Friday, February 21, 2020

A Work In Progress


When Kourtney was a little girl, a man came up to me and started yelling at me because I had accidentally tapped his car with mine.  We were parked, but I tapped him when I took my foot off the brake.  There was no damage done, I was fully in the wrong and truly sorry, but the guy was clearly upset.  After he yelled obscenities at me and walked away, my three year old stared at me, sobbing, and cried, “I didn’t know bad guys were real!” 

We have quoted that often as the girls have been growing up.  It is always a harsh and disappointing reality to come to grips with the fact that there are really bad guys in this world. I have had that quote go through my head a couple times over the past week while interacting with others. Not that these people have been “bad guys,” but I have just found myself discouraged in the knowledge that not everyone is easy to deal with.

That is not new information. I know that I, myself, am not always easy to deal with. I find myself getting my feelings hurt too easily, feeling overwhelmed daily, and wanting to just slip away, unnoticed, from even the smallest of conflicts or challenges. However, there is a greater part of me that wants to grow. Sure, people don’t always say what they mean or mean what they say. Sometimes I am misunderstood and don’t feel known at all.  The question is how can I grow in those moments?

I spend a fair amount of time listening to podcasts, sermons, and in the Bible app on my phone. I listen to worship music and genuinely long to grow more and more like Jesus.  Yet, when I’m faced with difficult relational issues, I have a long way to go. Let’s just say there is lots of room for improvement. Focusing on that fact can cause me to feel so discouraged that I just want to withdraw and avoid people altogether. Obviously, that is not the answer. I’m asking God today to help me. Help me to grow. Help me to be different. Help me to reflect Jesus so that others leave my presence knowing and seeing Him more.

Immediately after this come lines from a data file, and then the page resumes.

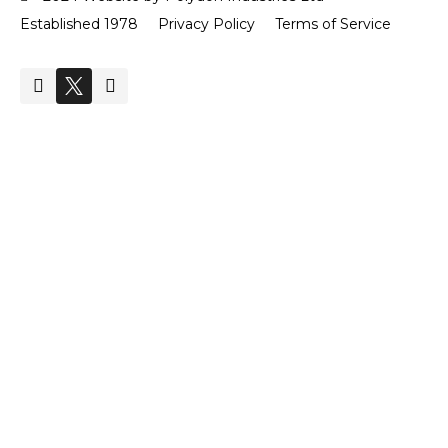
Established 1978
Privacy Policy
Terms of Service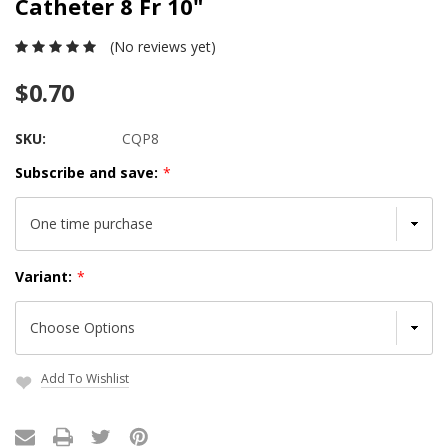
Catheter 8 Fr 10"
(No reviews yet)
$0.70
SKU:
CQP8
Subscribe and save:
*
Variant:
*
Add To Wishlist
Current
Stock: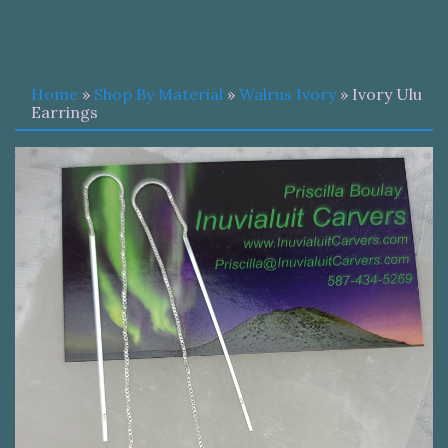
Home
»
Shop By Material
»
Walrus Ivory
» Ivory Ulu
Earrings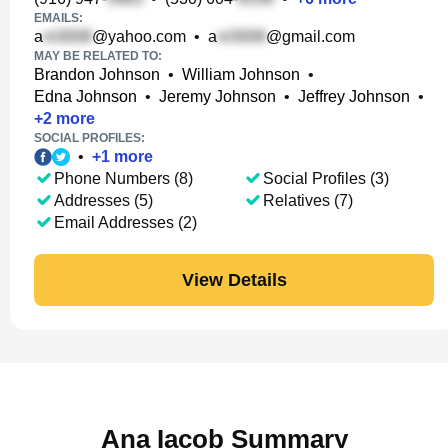
EMAILS:
a
@yahoo.com
•
a
@gmail.com
MAY BE RELATED TO:
Brandon Johnson
•
William Johnson
•
Edna Johnson
•
Jeremy Johnson
•
Jeffrey Johnson
•
+
2
more
SOCIAL PROFILES:
•
+
1
more
Phone Numbers (8)
Social Profiles (3)
Addresses (5)
Relatives (7)
Email Addresses (2)
View Details
Ana Iacob Summary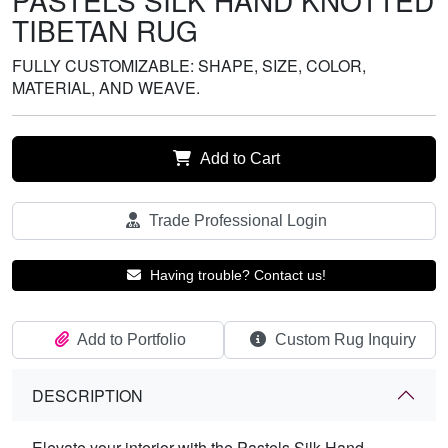
PASTELS SILK HAND KNOTTED
TIBETAN RUG
FULLY CUSTOMIZABLE: SHAPE, SIZE, COLOR,
MATERIAL, AND WEAVE.
Add to Cart
Trade Professional Login
Having trouble? Contact us!
Add to Portfolio
Custom Rug Inquiry
DESCRIPTION
Elevate your interior with the Pastels Silk Hand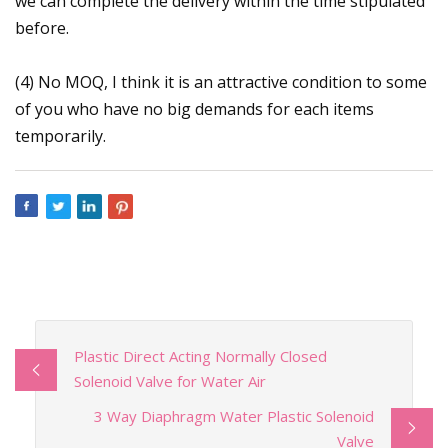
we can complete the delivery within the time stipulated
before.
(4) No MOQ, I think it is an attractive condition to some
of you who have no big demands for each items
temporarily.
Plastic Direct Acting Normally Closed
Solenoid Valve for Water Air
3 Way Diaphragm Water Plastic Solenoid
Valve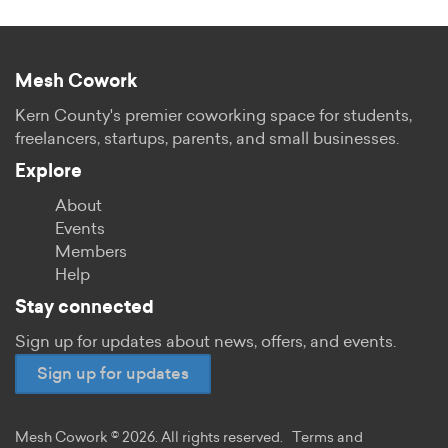
Mesh Cowork
Kern County's premier coworking space for students,
freelancers, startups, parents, and small businesses.
Explore
About
Events
Members
Help
Stay connected
Sign up for updates about news, offers, and events.
Sign up for updates
Mesh Cowork © 2026. All rights reserved.
Terms and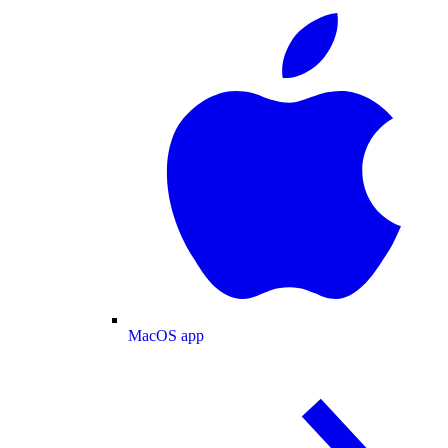
MacOS app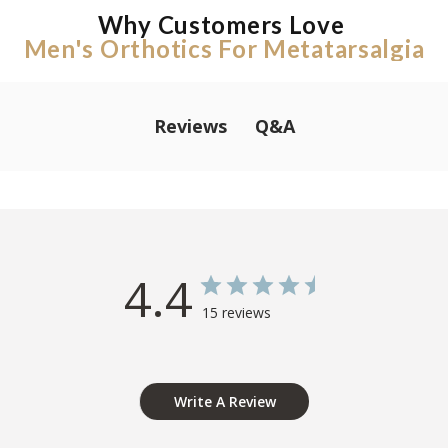
Why Customers Love
Men's Orthotics For Metatarsalgia
Q&A
Reviews
4.4
15 reviews
Write A Review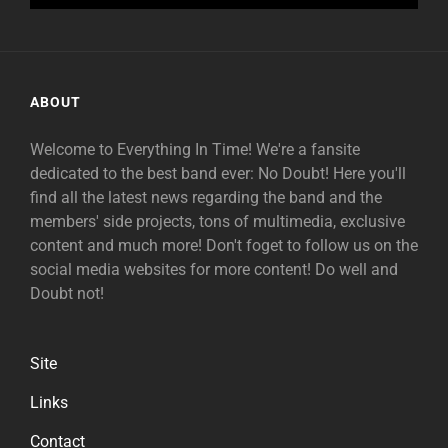
ABOUT
Welcome to Everything In Time! We're a fansite
dedicated to the best band ever: No Doubt! Here you'll
find all the latest news regarding the band and the
members' side projects, tons of multimedia, exclusive
content and much more! Don't foget to follow us on the
social media websites for more content! Do well and
Doubt not!
Site
Links
Contact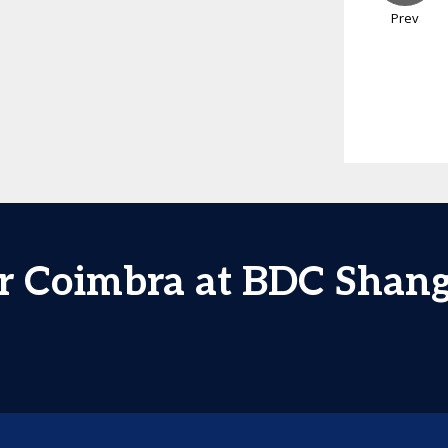
Prev
r Coimbra at BDC Shan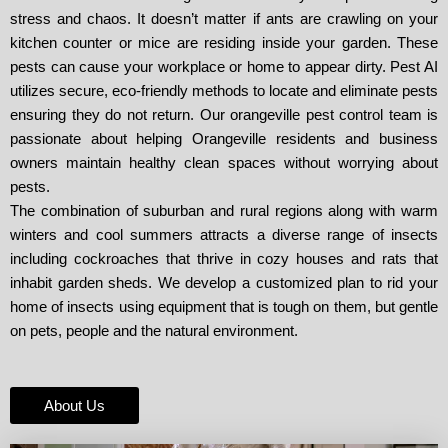
stress and chaos. It doesn’t matter if ants are crawling on your
kitchen counter or mice are residing inside your garden. These
pests can cause your workplace or home to appear dirty. Pest AI
utilizes secure, eco-friendly methods to locate and eliminate pests
ensuring they do not return. Our orangeville pest control team is
passionate about helping Orangeville residents and business
owners maintain healthy clean spaces without worrying about
pests.
The combination of suburban and rural regions along with warm
winters and cool summers attracts a diverse range of insects
including cockroaches that thrive in cozy houses and rats that
inhabit garden sheds. We develop a customized plan to rid your
home of insects using equipment that is tough on them, but gentle
on pets, people and the natural environment.
About Us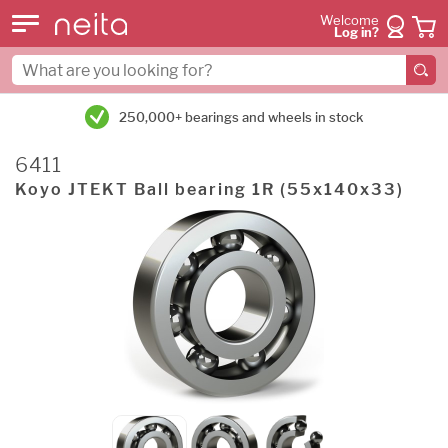
Welcome
Log in?
250,000+ bearings and wheels in stock
6411
Koyo JTEKT Ball bearing 1R (55x140x33)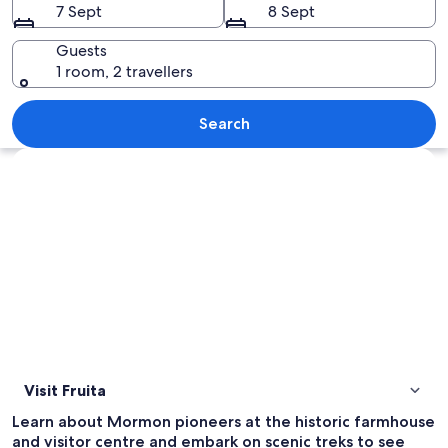
7 Sept
8 Sept
Guests
1 room, 2 travellers
A small wooden cabin with a dirt road 
Search
Explore map
Visit Fruita
Learn about Mormon pioneers at the historic farmhouse
and visitor centre and embark on scenic treks to see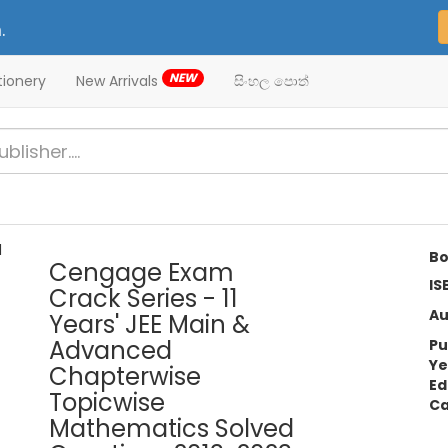
.
NEW
tionery
New Arrivals
සිංහල පොත්
Bo
Cengage Exam
IS
Crack Series - 11
Au
Years' JEE Main &
Advanced
Pu
Ye
Chapterwise
Ed
Topicwise
Ca
Mathematics Solved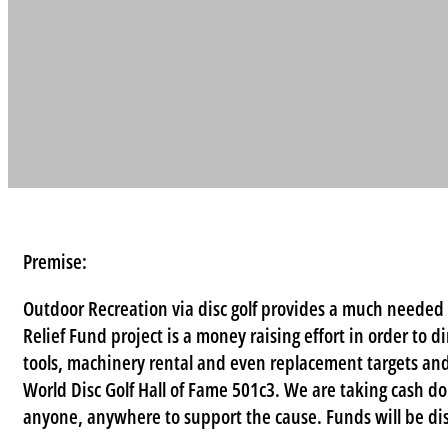
Premise:
Outdoor Recreation via disc golf provides a much needed 
Relief Fund project is a money raising effort in order to d
tools, machinery rental and even replacement targets and
World Disc Golf Hall of Fame 501c3. We are taking cash d
anyone, anywhere to support the cause. Funds will be dis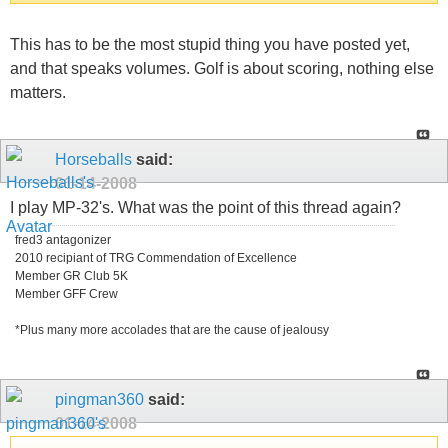
This has to be the most stupid thing you have posted yet,
and that speaks volumes. Golf is about scoring, nothing else
matters.
Horseballs
said:
01-14-2008
I play MP-32's. What was the point of this thread again?
fred3 antagonizer
2010 recipiant of TRG Commendation of Excellence
Member GR Club 5K
Member GFF Crew
*Plus many more accolades that are the cause of jealousy
pingman360
said:
01-14-2008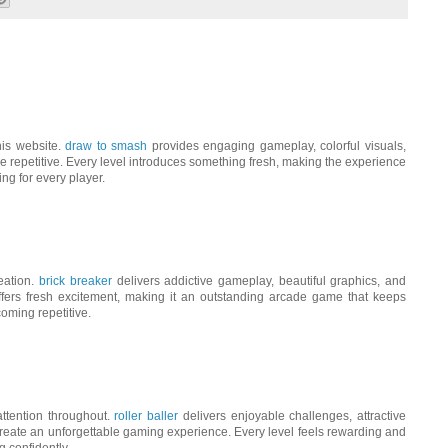
his website.
draw to smash
provides engaging gameplay, colorful visuals,
 repetitive. Every level introduces something fresh, making the experience
ing for every player.
reation.
brick breaker
delivers addictive gameplay, beautiful graphics, and
ffers fresh excitement, making it an outstanding arcade game that keeps
oming repetitive.
ttention throughout.
roller baller
delivers enjoyable challenges, attractive
reate an unforgettable gaming experience. Every level feels rewarding and
g confidently.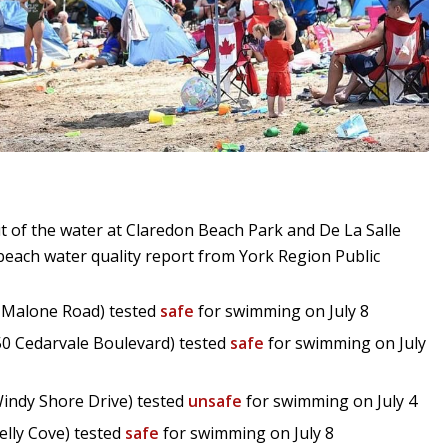
ut of the water at Claredon Beach Park and De La Salle
t beach water quality report from York Region Public
7 Malone Road) tested
safe
for swimming on July 8
50 Cedarvale Boulevard) tested
safe
for swimming on July
indy Shore Drive) tested
unsafe
for swimming on July 4
elly Cove) tested
safe
for swimming on July 8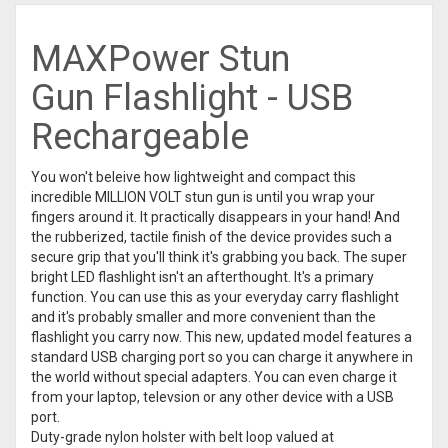
MAXPower Stun
Gun
Flashlight - USB
Rechargeable
You won't beleive how lightweight and compact this
incredible MILLION VOLT stun gun is until you wrap your
fingers around it. It practically disappears in your hand! And
the rubberized, tactile finish of the device provides such a
secure grip that you'll think it's grabbing you back. The super
bright LED flashlight isn't an afterthought. It's a primary
function. You can use this as your everyday carry flashlight
and it's probably smaller and more convenient than the
flashlight you carry now. This new, updated model features a
standard USB charging port so you can charge it anywhere in
the world without special adapters. You can even charge it
from your laptop, televsion or any other device with a USB
port.
Duty-grade nylon holster with belt loop valued at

I'd love to get feedback on practical ways you've learned to manage tricky relationships in your lives and see authentic growth in your own lives. Anyone?

1 comment:

Lorimar2 said...

I have never heard your opening story! Scary!
And what a challenge! I, too, am wanting to see authentic growth. For me, that means being very intentional about getting closer to Christ. He's my Hope! For sure! Love you Kelly!!